The five political events include two elections in Europe (EU parliament on June 9 and UK general election on July 4), two national party conventions in the US, and the first of two Presidential debates (June 27), sure to highlight the difference between the ‘Same Old – Same Old’ policies of the Biden administration, and the ‘Year Zero’ approach to government of the Trump White House.

The most impactful triggers on the list, however, are the six interest rate setting meetings by the central banks of the US, EU, and UK (two each between June 6th and August 1st). If any of those decisions turn into a “you think she wants to make up, but she says she wants to break up” moment for investors, it will trigger a downside overreaction in those markets where sentiment was already expecting the worst but still holding on to hopes for the best.

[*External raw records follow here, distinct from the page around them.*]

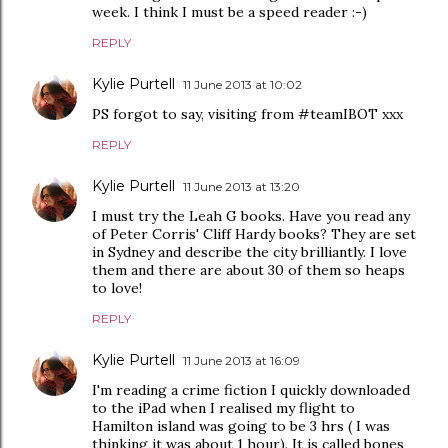
week. I think I must be a speed reader :-)
REPLY
Kylie Purtell
11 June 2013 at 10:02
PS forgot to say, visiting from #teamIBOT xxx
REPLY
Kylie Purtell
11 June 2013 at 13:20
I must try the Leah G books. Have you read any
of Peter Corris' Cliff Hardy books? They are set
in Sydney and describe the city brilliantly. I love
them and there are about 30 of them so heaps
to love!
REPLY
Kylie Purtell
11 June 2013 at 16:09
I'm reading a crime fiction I quickly downloaded
to the iPad when I realised my flight to
Hamilton island was going to be 3 hrs ( I was
thinking it was about 1 hour). It is called bones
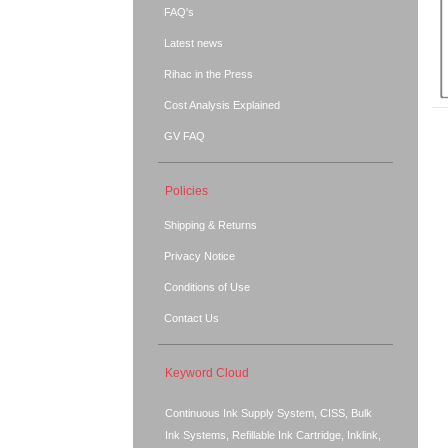
FAQ's
Latest news
Rihac in the Press
Cost Analysis Explained
GV FAQ
Policies
Shipping & Returns
Privacy Notice
Conditions of Use
Contact Us
Keyword Cloud
Continuous Ink Supply System, CISS, Bulk
Ink Systems, Refillable Ink Cartridge, Inklink,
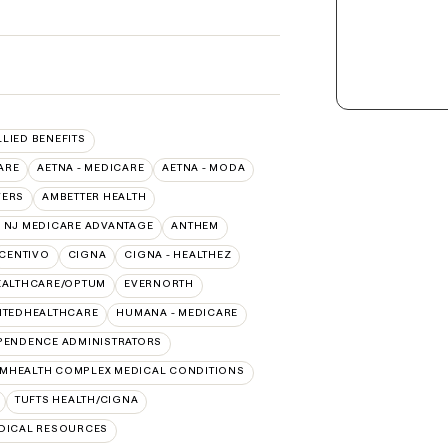
LLIED BENEFITS
ARE
AETNA - MEDICARE
AETNA - MODA
VERS
AMBETTER HEALTH
 NJ MEDICARE ADVANTAGE
ANTHEM
CENTIVO
CIGNA
CIGNA - HEALTHEZ
EALTHCARE/OPTUM
EVERNORTH
ITEDHEALTHCARE
HUMANA - MEDICARE
PENDENCE ADMINISTRATORS
MHEALTH COMPLEX MEDICAL CONDITIONS
TUFTS HEALTH/CIGNA
EDICAL RESOURCES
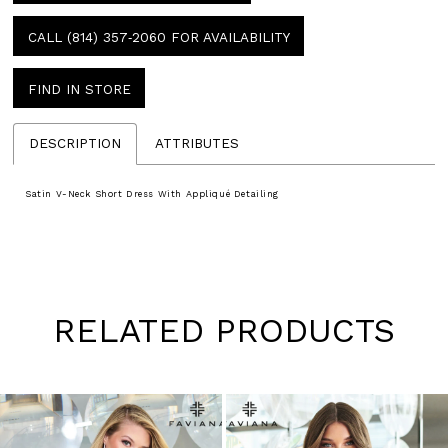
CALL (814) 357‑2060 FOR AVAILABILITY
FIND IN STORE
DESCRIPTION
ATTRIBUTES
Satin V-Neck Short Dress With Appliqué Detailing
RELATED PRODUCTS
Pause
Previous
Next
0
autoplay
Slide
Slide
1
Skip
to
2
end
3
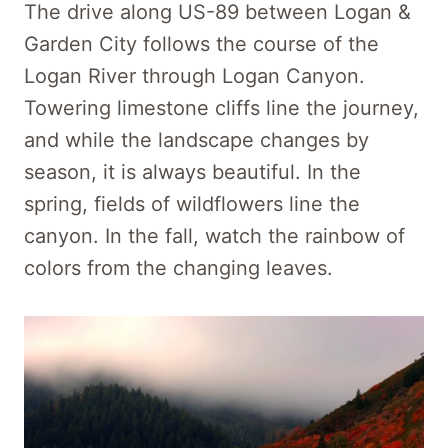
The drive along US-89 between Logan &
Garden City follows the course of the
Logan River through Logan Canyon.
Towering limestone cliffs line the journey,
and while the landscape changes by
season, it is always beautiful. In the
spring, fields of wildflowers line the
canyon. In the fall, watch the rainbow of
colors from the changing leaves.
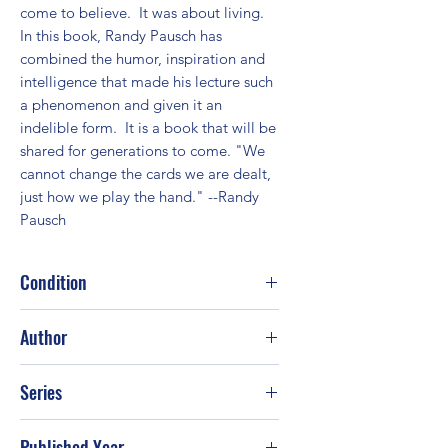
come to believe.  It was about living. 
In this book, Randy Pausch has 
combined the humor, inspiration and 
intelligence that made his lecture such 
a phenomenon and given it an 
indelible form.  It is a book that will be 
shared for generations to come. "We 
cannot change the cards we are dealt, 
just how we play the hand." --Randy 
Pausch
Condition
Good
Author
Randy Pausch; Jeffrey Zaslow
Series
Published Year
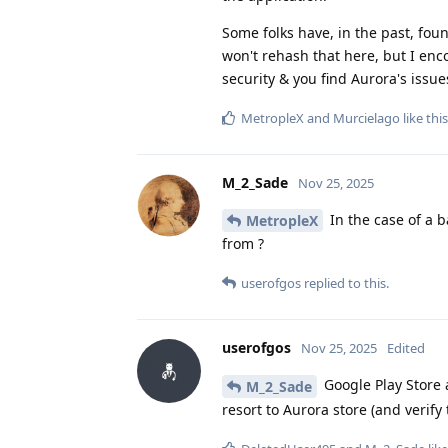
Some folks have, in the past, foun
won't rehash that here, but I enc
security & you find Aurora's issu
MetropleX
and
Murcielago
like this
M_2_Sade
Nov 25, 2025
In the case of a
MetropleX
from ?
userofgos
replied to this.
userofgos
Nov 25, 2025
Edited
Google Play Store a
M_2_Sade
resort to Aurora store (and verify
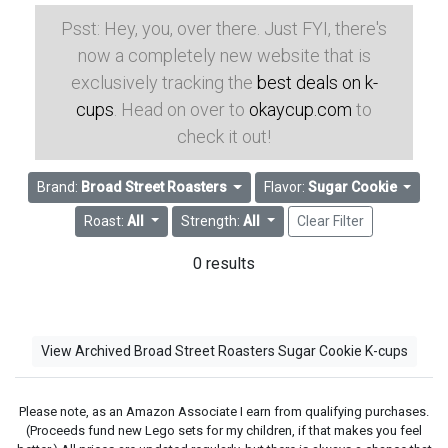
Psst: Hey, you, over there. Just FYI, there's
now a completely new website that is
exclusively tracking the
best deals on k-
cups
. Head on over to
okaycup.com
to
check it out!
Brand:
Broad Street Roasters
Flavor:
Sugar Cookie
Roast:
All
Strength:
All
Clear Filter
0 results
View Archived Broad Street Roasters Sugar Cookie K-cups
Please note, as an Amazon Associate I earn from qualifying purchases.
(Proceeds fund new Lego sets for my children, if that makes you feel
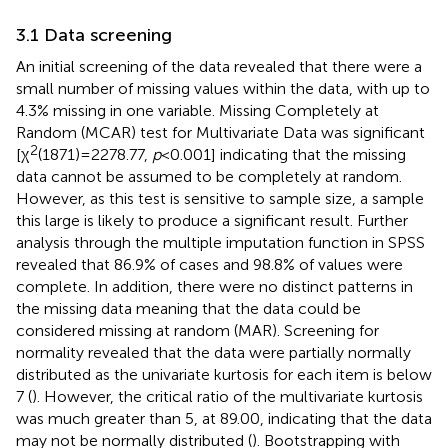
3.1 Data screening
An initial screening of the data revealed that there were a
small number of missing values within the data, with up to
4.3% missing in one variable.
Missing Completely at
Random (MCAR) test for Multivariate Data was significant
2
[χ
(1871) = 2278.77,
p
< 0.001] indicating that the missing
data cannot be assumed to be completely at random.
However, as this test is sensitive to sample size, a sample
this large is likely to produce a significant result. Further
analysis through the multiple imputation function in SPSS
revealed that 86.9% of cases and 98.8% of values were
complete. In addition, there were no distinct patterns in
the missing data meaning that the data could be
considered missing at random (MAR). Screening for
normality revealed that the data were partially normally
distributed as the univariate kurtosis for each item is below
7 (
). However, the critical ratio of the multivariate kurtosis
was much greater than 5, at 89.00, indicating that the data
may not be normally distributed (
). Bootstrapping with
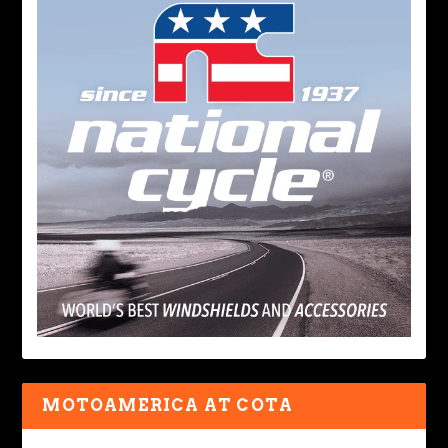
MOTOAMERICA AT COTA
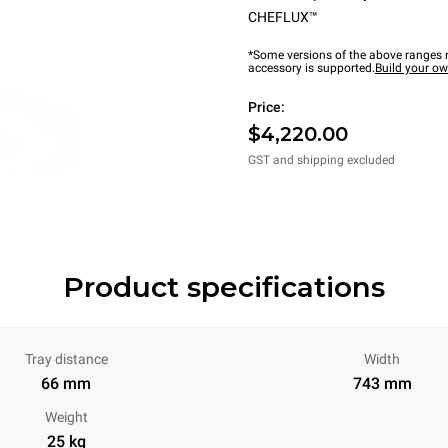
CHEFLUX™
*Some versions of the above ranges m
accessory is supported.
Build your o
Price:
$4,220.00
GST and shipping excluded
Product specifications
Tray distance
Width
66 mm
743 mm
Weight
25 kg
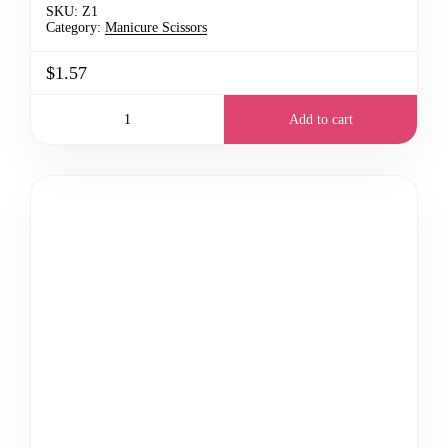
SKU:
Z1
Category:
Manicure Scissors
$1.57
Add to cart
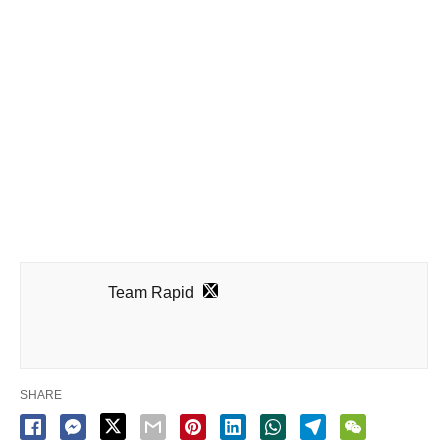
Team Rapid
SHARE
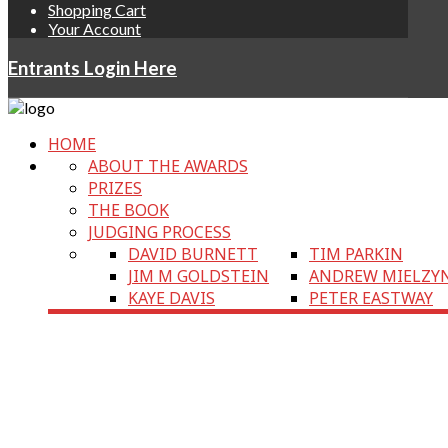
Shopping Cart
Your Account
Entrants Login Here
HOME
ABOUT THE AWARDS
PRIZES
THE BOOK
JUDGING PROCESS
DAVID BURNETT
TIM PARKIN
JIM M GOLDSTEIN
ANDREW MIELZY
KAYE DAVIS
PETER EASTWAY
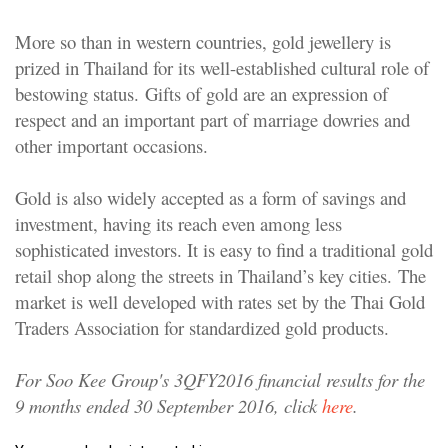
More so than in western countries, gold jewellery is
prized in Thailand for its well-established cultural role of
bestowing status. Gifts of gold are an expression of
respect and an important part of marriage dowries and
other important occasions.
Gold is also widely accepted as a form of savings and
investment, having its reach even among less
sophisticated investors. It is easy to find a traditional gold
retail shop along the streets in Thailand’s key cities. The
market is well developed with rates set by the Thai Gold
Traders Association for standardized gold products.
For Soo Kee Group's 3QFY2016 financial results for the
9 months ended 30 September 2016, click
here
.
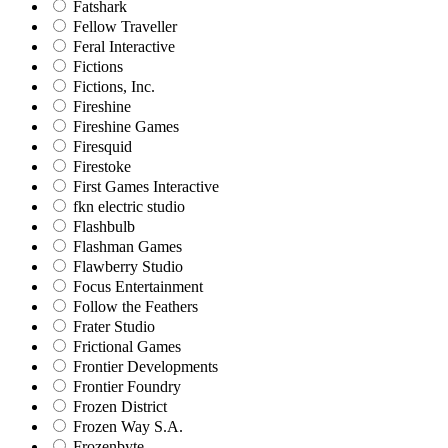
Fatshark
Fellow Traveller
Feral Interactive
Fictions
Fictions, Inc.
Fireshine
Fireshine Games
Firesquid
Firestoke
First Games Interactive
fkn electric studio
Flashbulb
Flashman Games
Flawberry Studio
Focus Entertainment
Follow the Feathers
Frater Studio
Frictional Games
Frontier Developments
Frontier Foundry
Frozen District
Frozen Way S.A.
Frozenbyte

Sometimes, despite being in the minority, markets are driven by the few investors most willing to speculate. Their success appeals to the greedy little Scrooge in the rest of us, that starts whispering in our ear that we too should want more, and more, and more, and, just to top it off, more. But the alternative to “more” after successive historical highs (US, Europe, UK) is not “less”, but “enough”, as in that old folk saying, “sometimes enough is as good as a feast”.

Note: green background = bullish, red background = bearish


Changes to investor sentiment over the past 180 days for the markets we follow:

How to read these charts: The top charts show the ROOF ratio (investor sentiment) in green (left axis), against the cumulative returns of the underlying market in black (right axis). The horizontal red line at -0.5 (left axis) represents the frontier between a negative sentiment (-0.2 to -0.5) and a bearish one (<-0.5), and the horizontal blue line at +0.5 (left axis) represents the frontier between a positive sentiment (+0.2 to +0.5) and a bullish one (>+0.5). Around the horizontal grey line at 0.0 (left axis), sentiment can be considered neutral (-0.2 to +0.2).

The bottom charts show the levels of both risk tolerance (green line) and risk aversion (red line) in the market. These represent investors’ demand and supply for risk. When risk tolerance (green line) is higher than risk aversion (red line), there are more investors looking to buy risk assets then investors willing to sell them (at the current price), forcing risk-tolerant investors to offer a premium to entice more risk-averse counterparts to take the other side of their trade, which drives markets up. The reverse is true when risk aversion (red line) is higher than risk tolerance (green line). The net balance between risk tolerance and risk aversion levels is used to compute the ROOF ratio in the top charts, representing the sentiment of the average investor in the market.

The blue shaded zone between levels 3-4 for both indicators represents a reasonable balance between the supply and demand for risk in the market. Conversely, when both lines are outside of this blue zone, the large imbalance in the demand and supply for risk can lead to an overreaction to unexpected news or risk events.